Monday, Apr. 27, 1959
Jerusalem at Nanking
THE REBEL EMPEROR (352 pp.)--Flavia Anderson--Doubledoy ($4.95).
Hung Hsiu-ch'uan was a kind of Chinese John Brown, a religious zealot who saw his rebellion succeed--for a time. A poor provincial schoolteacher, he rose to lead the Taiping Rebellion, which ravaged China between 1851 and 1864, and cost the lives of an estimated 20 million people. Since Hung was a professing if distinctly unorthodox Christian, who ruled some 30 million subjects at the peak of his power, he has left behind him one of the most tantalizing ifs in history: If he had toppled the Manchu Dynasty and mounted the Dragon Throne, would China be Christian today?
Around this intrinsically fascinating story, Author Flavia Anderson has wrapped the bulky burlap of 50-odd volumes of research. Cliche-laden and crammed with minor figures, the book has a narrative pace roughly that of a Yangtze barge hauled upstream. But it is a historical trip worth taking for readers who can match Author Anderson's labor of love with a love of labor.
Divine Trance. Born near Canton, Hung Hsiu-ch'uan ("The Accomplished and Perfected'') at first longed to be a civil servant. Disheartened at flunking exams, and already possessed of fragments of Christianity, he fell ill and went into a 40-day trance. During the trance, he saw visions, and later declared that he had talked with God and been ordained to rule China. Hung threw the graven tablet commemorating Confucius out of his classroom. The act brought immediate dismissal as a teacher. After Hung converted his best friend, the pair began proselytizing in Kwangsi province.
Most of the converts were Hakkas, members of an outsider ethnic group to which Hung himself belonged. Social scientists might call them havenots; Toynbee would call them an internal proletariat. What with famine poverty, and the corruption of the Manchus, the Hakkas were ripe for revolt.
In 1851 an army of 40,000 "God-worshipers," as they called themselves, began a march on Peking from about 300 miles west of Canton. They wore their hair long, shunning the shaved head and braided pigtail as marks of Manchu enslavement, and took spirited noms de guerre--"Enemy-Breaking," "Rush on Foe," "Report Success." "God is the father of the generals of this army," Hung told his men. The God-worshipers swarmed down the Yangtze River valley and into Nanking, covering 1,400 miles in 27 months.
Calvin plus Savonarola. There Hung set up regal headquarters and proclaimed: "The New Jerusalem ft the present Nanking." The advance guard of his army rolled to within 100 miles of Peking but never captured the Manchu capital. For the next eleven years Hung's Nanking was ruled with the puritanical fanaticism of Calvin's Geneva and Savonarola's Florence. The decapitated heads of the Decalogue-breakers hung above the city's gates. Adulterers were wrapped in oil-soaked cloth, and set aflame. Hung himself maintained a harem that grew to 88 wives and concubines, but defended it as a dynastic necessity.

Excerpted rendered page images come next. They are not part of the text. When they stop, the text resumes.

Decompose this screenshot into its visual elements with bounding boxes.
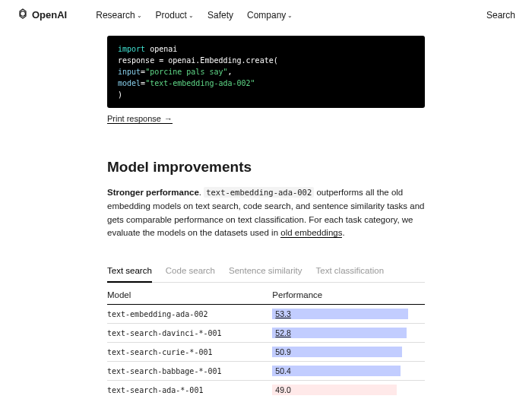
performance-cell: 53.3 <box>272 305 425 324</box>
chevron-down-icon: ⌄ <box>287 12 293 19</box>
table-row: text-search-curie-*-00150.9 <box>107 343 425 362</box>
model-cell: text-search-babbage-*-001 <box>107 362 272 381</box>
nav-safety[interactable]: Safety <box>207 10 233 21</box>
performance-cell: 50.9 <box>272 343 425 362</box>
tab-sentence-similarity[interactable]: Sentence similarity <box>229 266 302 282</box>
print-response-link[interactable]: Print response→ <box>107 114 173 124</box>
brand-logo[interactable]: OpenAI <box>17 8 67 22</box>
table-row: text-search-ada-*-00149.0 <box>107 381 425 399</box>
nav-research[interactable]: Research⌄ <box>96 10 141 21</box>
benchmark-tabs: Text search Code search Sentence similar… <box>107 266 425 283</box>
paragraph-stronger-performance: Stronger performance. text-embedding-ada… <box>107 186 425 240</box>
chevron-down-icon: ⌄ <box>137 12 142 19</box>
table-row: text-search-davinci-*-00152.8 <box>107 324 425 343</box>
col-performance: Performance <box>272 284 425 305</box>
nav-company[interactable]: Company⌄ <box>247 10 293 21</box>
model-cell: text-search-davinci-*-001 <box>107 324 272 343</box>
model-cell: text-search-ada-*-001 <box>107 381 272 399</box>
col-model: Model <box>107 284 272 305</box>
performance-table: Model Performance text-embedding-ada-002… <box>107 284 425 399</box>
model-cell: text-search-curie-*-001 <box>107 343 272 362</box>
old-embeddings-link[interactable]: old embeddings <box>280 228 342 238</box>
svg-point-0 <box>21 11 26 17</box>
search-link[interactable]: Search <box>486 10 515 21</box>
site-header: OpenAI Research⌄ Product⌄ Safety Company… <box>0 0 532 30</box>
performance-cell: 50.4 <box>272 362 425 381</box>
tab-code-search[interactable]: Code search <box>166 266 215 282</box>
table-row: text-search-babbage-*-00150.4 <box>107 362 425 381</box>
openai-icon <box>17 8 29 22</box>
tab-text-search[interactable]: Text search <box>107 266 152 283</box>
model-cell: text-embedding-ada-002 <box>107 305 272 324</box>
main-nav: Research⌄ Product⌄ Safety Company⌄ <box>96 10 293 21</box>
nav-product[interactable]: Product⌄ <box>156 10 194 21</box>
section-heading: Model improvements <box>107 159 425 176</box>
tab-text-classification[interactable]: Text classification <box>316 266 384 282</box>
table-row: text-embedding-ada-00253.3 <box>107 305 425 324</box>
performance-cell: 49.0 <box>272 381 425 399</box>
chevron-down-icon: ⌄ <box>188 12 194 19</box>
brand-text: OpenAI <box>32 9 67 21</box>
arrow-right-icon: → <box>164 114 173 123</box>
article-body: import openai response = openai.Embeddin… <box>107 36 425 399</box>
code-sample: import openai response = openai.Embeddin… <box>107 36 425 108</box>
performance-cell: 52.8 <box>272 324 425 343</box>
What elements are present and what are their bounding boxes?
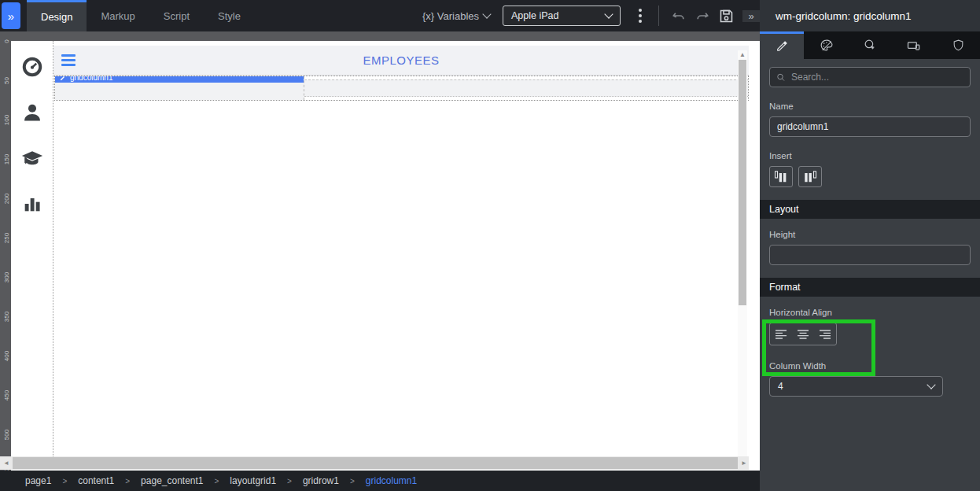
ruler-label: 200 — [3, 194, 10, 205]
align-left-icon — [776, 330, 787, 339]
breadcrumb-separator: > — [62, 477, 67, 485]
breadcrumb-separator: > — [287, 477, 292, 485]
undo-button[interactable] — [667, 4, 691, 28]
column-width-value: 4 — [778, 381, 783, 392]
height-label: Height — [769, 230, 971, 239]
name-label: Name — [769, 102, 971, 111]
insert-column-left-button[interactable] — [769, 166, 793, 187]
redo-button[interactable] — [691, 4, 714, 28]
nav-item-reports[interactable] — [20, 192, 44, 216]
tab-devices[interactable] — [892, 31, 936, 59]
redo-icon — [694, 8, 710, 24]
device-select[interactable]: Apple iPad — [503, 6, 621, 26]
save-icon — [718, 8, 735, 24]
selection-tag-label: gridcolumn1 — [70, 76, 112, 82]
dashboard-gauge-icon — [20, 55, 44, 79]
save-button[interactable] — [714, 4, 738, 28]
column-width-select[interactable]: 4 — [769, 376, 943, 397]
nav-item-education[interactable] — [20, 146, 44, 170]
format-section-header: Format — [760, 278, 980, 297]
panel-body: Name Insert Layout Height Form — [760, 59, 980, 404]
breadcrumb: page1>content1>page_content1>layoutgrid1… — [0, 471, 760, 491]
sidebar-expand-button[interactable]: » — [2, 2, 20, 29]
tab-design[interactable]: Design — [27, 0, 87, 31]
breadcrumb-separator: > — [215, 477, 219, 485]
nav-item-users[interactable] — [20, 101, 44, 124]
chevron-down-icon — [604, 9, 613, 18]
variables-label: {x} Variables — [422, 10, 479, 22]
insert-column-left-icon — [774, 170, 788, 183]
device-select-value: Apple iPad — [511, 10, 558, 21]
more-options-button[interactable] — [633, 9, 647, 23]
breadcrumb-item-gridcolumn1[interactable]: gridcolumn1 — [366, 475, 417, 486]
scroll-left-arrow[interactable]: ◄ — [2, 460, 11, 467]
breadcrumb-separator: > — [125, 477, 130, 485]
tab-script[interactable]: Script — [149, 0, 204, 31]
design-canvas: 050100150200250300350400450500550 — [0, 31, 760, 471]
properties-panel: wm-gridcolumn: gridcolumn1 — [760, 0, 980, 491]
column-width-label: Column Width — [769, 361, 971, 371]
left-nav-widget — [11, 41, 53, 456]
ruler-label: 300 — [3, 272, 10, 283]
inspect-cursor-icon — [863, 38, 878, 53]
person-icon — [21, 102, 43, 124]
breadcrumb-item-page_content1[interactable]: page_content1 — [141, 475, 203, 486]
variables-dropdown[interactable]: {x} Variables — [422, 10, 490, 22]
selected-grid-column[interactable]: gridcolumn1 — [55, 76, 304, 100]
bar-chart-icon — [21, 193, 43, 215]
app-header-widget: EMPLOYEES — [53, 46, 749, 76]
search-input[interactable] — [791, 72, 963, 83]
grid-row-widget[interactable]: gridcolumn1 — [54, 76, 749, 101]
page-title: EMPLOYEES — [53, 54, 749, 67]
horizontal-scrollbar[interactable]: ◄ ► — [0, 456, 749, 470]
name-input[interactable] — [769, 116, 971, 137]
nav-item-dashboard[interactable] — [20, 55, 44, 79]
shield-icon — [952, 39, 965, 52]
property-search[interactable] — [769, 67, 971, 87]
breadcrumb-item-gridrow1[interactable]: gridrow1 — [303, 475, 339, 486]
scroll-up-arrow[interactable]: ▲ — [738, 51, 747, 58]
mode-tabs: DesignMarkupScriptStyle — [27, 0, 255, 31]
tab-style[interactable]: Style — [204, 0, 255, 31]
tab-properties[interactable] — [760, 31, 804, 59]
align-left-button[interactable] — [770, 323, 792, 345]
devices-icon — [906, 38, 922, 54]
breadcrumb-item-layoutgrid1[interactable]: layoutgrid1 — [230, 475, 276, 486]
toolbar-divider — [658, 6, 659, 26]
scroll-right-arrow[interactable]: ► — [739, 460, 749, 467]
layout-section-header: Layout — [760, 200, 980, 219]
insert-column-right-button[interactable] — [798, 166, 822, 187]
horizontal-scroll-thumb[interactable] — [13, 457, 738, 469]
tab-markup[interactable]: Markup — [87, 0, 149, 31]
grid-column-sibling[interactable] — [304, 79, 748, 97]
breadcrumb-item-page1[interactable]: page1 — [25, 475, 51, 486]
selection-header-bar[interactable]: gridcolumn1 — [55, 76, 304, 83]
chevron-down-icon — [482, 9, 491, 18]
height-input[interactable] — [769, 245, 971, 265]
vertical-ruler: 050100150200250300350400450500550 — [0, 41, 11, 471]
align-right-icon — [820, 330, 831, 339]
ruler-label: 150 — [3, 154, 10, 165]
panel-collapse-button[interactable]: » — [742, 10, 760, 22]
insert-column-right-icon — [803, 170, 817, 183]
align-center-icon — [798, 330, 809, 339]
top-toolbar: » DesignMarkupScriptStyle {x} Variables … — [0, 0, 760, 31]
ruler-label: 350 — [3, 312, 10, 323]
tab-styles[interactable] — [804, 31, 848, 59]
palette-icon — [819, 38, 834, 53]
ruler-label: 0 — [3, 36, 10, 47]
ruler-label: 50 — [3, 76, 10, 87]
ruler-label: 400 — [3, 351, 10, 362]
horizontal-align-group — [769, 323, 837, 345]
vertical-scrollbar[interactable]: ▲ ▼ — [738, 50, 747, 464]
align-right-button[interactable] — [814, 323, 836, 345]
ruler-label: 250 — [3, 233, 10, 244]
pencil-icon — [775, 39, 789, 54]
breadcrumb-item-content1[interactable]: content1 — [78, 475, 114, 486]
horizontal-ruler — [0, 31, 760, 41]
insert-label: Insert — [769, 151, 971, 161]
tab-security[interactable] — [936, 31, 980, 59]
tab-events[interactable] — [848, 31, 892, 59]
align-center-button[interactable] — [792, 323, 814, 345]
vertical-scroll-thumb[interactable] — [739, 60, 746, 305]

Whatever its excesses, the Taiping Rebellion was nominally Christian and reformist. One of its ironies was that no Christian power offered assistance. As Author Anderson describes it, the great powers preferred the status quo. Britain was deep in trade, including the opium traffic that Hung ranked as an evil second only to adultery. The Protestant missions were isolated from Hung's people, while the Roman Catholics skirted the Taipings for fear of reprisals. Besides, it was impossible to tell exactly how Christian Hung was. He had syncretized Buddhist elements, including the 33 heavens and the 18 hells, into his version of Christianity, together with grandiose assumptions of personal divinity.
Alone with Pilgrim's Progress. Toward the end, Hung was a kind of Emperor Jones, locked in his beleaguered palace reading Pilgrim's Progress for comfort. He went mad, and told his starving followers to eat grass cooked in leaves. Just before a foreign-led legion called the Ever Victorious Army, commanded by Britain's Charles ("Chinese") Gordon (of subsequent Sudan fame and immolation), ended his reign on July 19, 1864, Hung committed suicide by drinking gold leaf mixed in wine. His agonized last words: "It is not the Heavenly Father who has failed me, but it is I who have failed the Heavenly Father."